Segment Start: Provided records

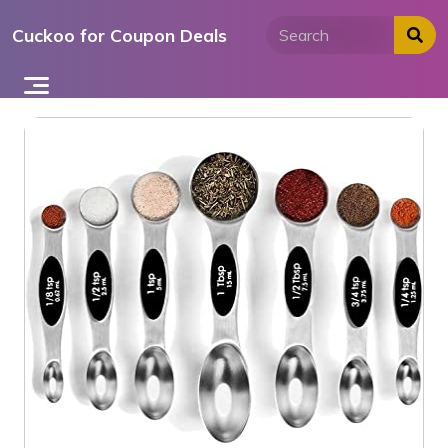
Skip
Cuckoo for Coupon Deals
to
content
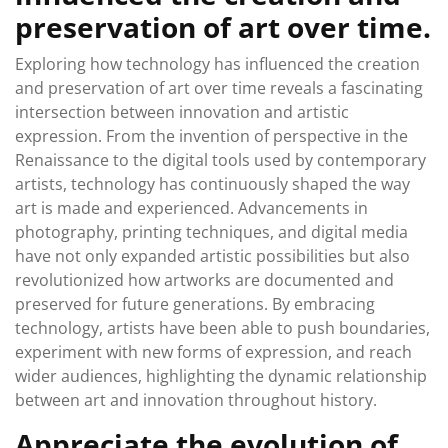
preservation of art over time.
Exploring how technology has influenced the creation
and preservation of art over time reveals a fascinating
intersection between innovation and artistic
expression. From the invention of perspective in the
Renaissance to the digital tools used by contemporary
artists, technology has continuously shaped the way
art is made and experienced. Advancements in
photography, printing techniques, and digital media
have not only expanded artistic possibilities but also
revolutionized how artworks are documented and
preserved for future generations. By embracing
technology, artists have been able to push boundaries,
experiment with new forms of expression, and reach
wider audiences, highlighting the dynamic relationship
between art and innovation throughout history.
Appreciate the evolution of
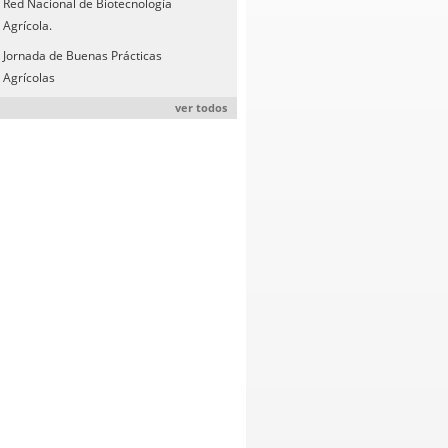
Red Nacional de Biotecnología
Agrícola.
Jornada de Buenas Prácticas
Agrícolas
ver todos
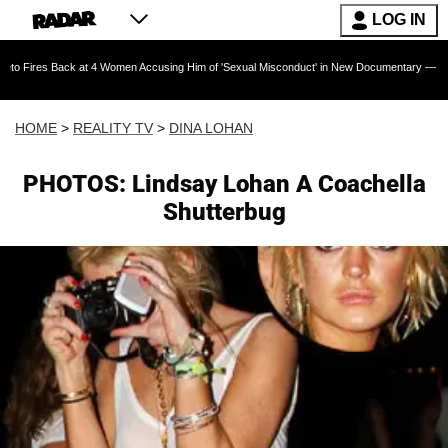
LOG IN
ack at 4 Women Accusing Him of 'Sexual Misconduct' in New Documentary — 'These Claims ar
HOME
>
REALITY TV
>
DINA LOHAN
PHOTOS: Lindsay Lohan A Coachella
Shutterbug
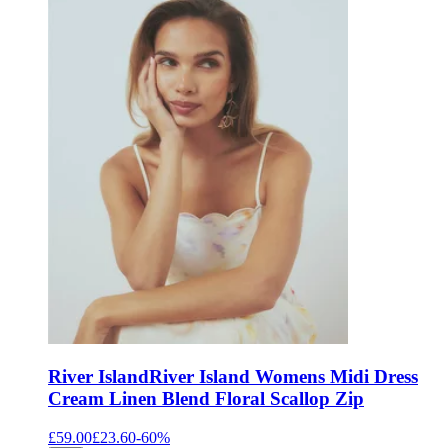
River Island
River Island Womens Midi Dress
Cream Linen Blend Floral Scallop Zip
£59.00
£23.60
-
60
%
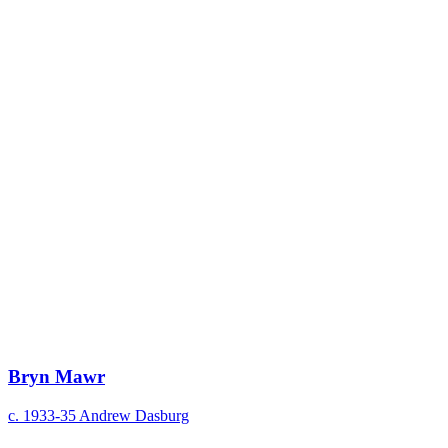
Bryn Mawr
c. 1933-35
Andrew Dasburg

Segment End: Provided records

What this task involves ▸ Copy out each line of the records above that includes "between".

Answer space ▸
intersection between innovation and artistic
between art and innovation throughout history.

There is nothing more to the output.